Pour ce faire, la dirigeante, accompagnée par deux collègues ayant également entrepris des formations – dans la construction durable et le digital –, a créé un groupe de travail chargé de redéfinir le business model, la culture d’entreprise (la raison d’être) et les mesures à mettre en place afin d’améliorer les domaines qui impactent la durabilité (gouvernance, collaborateurs, clients, collectivité, environnement, etc.), le tout validé par le conseil d’administration. Parmi les décisions déjà prises, une certification B Corp, dont un self-assessment avait déjà été entamé au printemps. «Ce processus impliquera une étape importante, celle de modifier les statuts de la société afin d’inscrire la durabilité au cœur même de notre identité», envisage Debora Akinci-Lopez.
Autre participant à cette formation en leadership durable, Baptiste Constantin, directeur de Nendaz Tourisme, qui emploie 15 collaborateurs à l’année et près d’une trentaine, auxiliaires compris, durant les périodes touristiques. Pour cet économiste de formation, qui se décrit comme «un enfant de Nendaz», sa branche doit relever le défi de la pérennisation, en trouvant le juste équilibre entre la vie locale et les flux touristiques. «La notion de leadership durable est totalement nouvelle, observe-t-il. Notamment dans le fait de prendre en compte les intérêts des nombreuses parties prenantes, de manière participative, et de chercher à harmoniser tant l’économie de la commune et des 7000 résidents à l’année que les activités touristiques et leur impact environnemental.»
De son côté, Luc Zamparo, directeur associé et responsable des infrastructures chez Biogen, souligne également l’importance d’agir au plus haut niveau de l’entreprise. «Dès lors que vous avez un poste avec une certaine influence, l’impact environnemental est plus important qu’à une échelle individuelle. Je travaille dans une société très internationale, avec 37 nationalités différentes, et des niveaux de sensibilité différents en ce qui concerne la durabilité.»
A la suite de cette formation, l’ingénieur en mécanique a pu convaincre la direction du site pharmaceutique, qui emploie environ 600 personnes à Luterbach (SO), de créer un groupe chargé de mesurer les impacts environnementaux de différentes installations techniques (ventilation, systèmes chaud-froid, consommation d’eau…). «Nous commençons par le plus facile, à savoir la diminution de notre consommation d’énergie, étant entendu que la meilleure énergie, c’est celle que nous n’utilisons pas, explique Luc Zamparo. Une fois ce travail effectué, nous regarderons ce que nous pourrons améliorer, notamment en termes de déperdition d’énergie, et, enfin, dernière étape, nous entamerons notre mue vers des énergies renouvelables.»

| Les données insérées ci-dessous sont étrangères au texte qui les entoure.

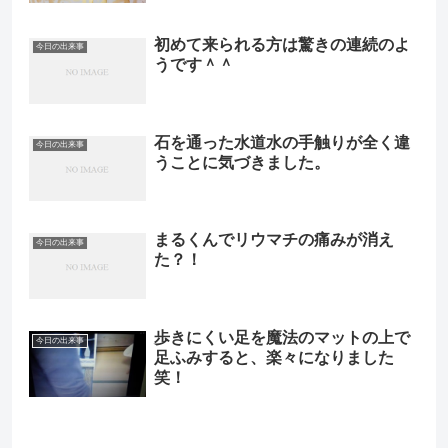
初めて来られる方は驚きの連続のよ
今日の出来事
うです＾＾
石を通った水道水の手触りが全く違
今日の出来事
うことに気づきました。
まるくんでリウマチの痛みが消え
今日の出来事
た？！
歩きにくい足を魔法のマットの上で
今日の出来事
足ふみすると、楽々になりました
笑！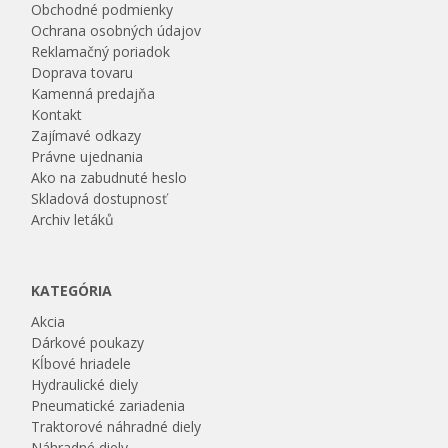
Obchodné podmienky
Ochrana osobných údajov
Reklamačný poriadok
Doprava tovaru
Kamenná predajňa
Kontakt
Zajímavé odkazy
Právne ujednania
Ako na zabudnuté heslo
Skladová dostupnosť
Archiv letáků
KATEGÓRIA
Akcia
Dárkové poukazy
Kĺbové hriadele
Hydraulické diely
Pneumatické zariadenia
Traktorové náhradné diely
Náhradné diely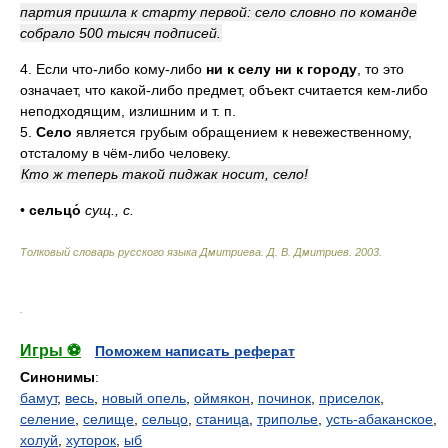
партия пришла к старту первой: село словно по команде
собрало 500 тысяч подписей.
4. Если что-либо кому-либо
ни к селу ни к городу
, то это
означает, что какой-либо предмет, объект считается кем-либо
неподходящим, излишним и т. п.
5.
Село
является грубым обращением к невежественному,
отсталому в чём-либо человеку.
Кто ж теперь такой пиджак носит, село!
•
сельцо́
сущ.
,
с.
Толковый словарь русского языка Дмитриева
.
Д. В. Дмитриев.
2003
.
.
Игры ⚽
Поможем написать реферат
Синонимы
:
бамут
,
весь
,
новый опель
,
оймякон
,
починок
,
приселок
,
селение
,
селище
,
сельцо
,
станица
,
триполье
,
усть-абаканское
,
холуй
,
хуторок
,
ыб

Quelque 220 personnes ont répondu au premier baromètre du leadership durable réalisé par l’association Swiss Leader, B Lab Suisse et Sanu.
Il en ressort que, dans leur majorité, les dirigeants suisses interrogés estiment pratiquer un management où les employés sont impliqués dans les décisions. «En revanche, une marge d’amélioration subsiste dans les domaines de l’action et de l’engagement envers les parties prenantes externes», note le rapport.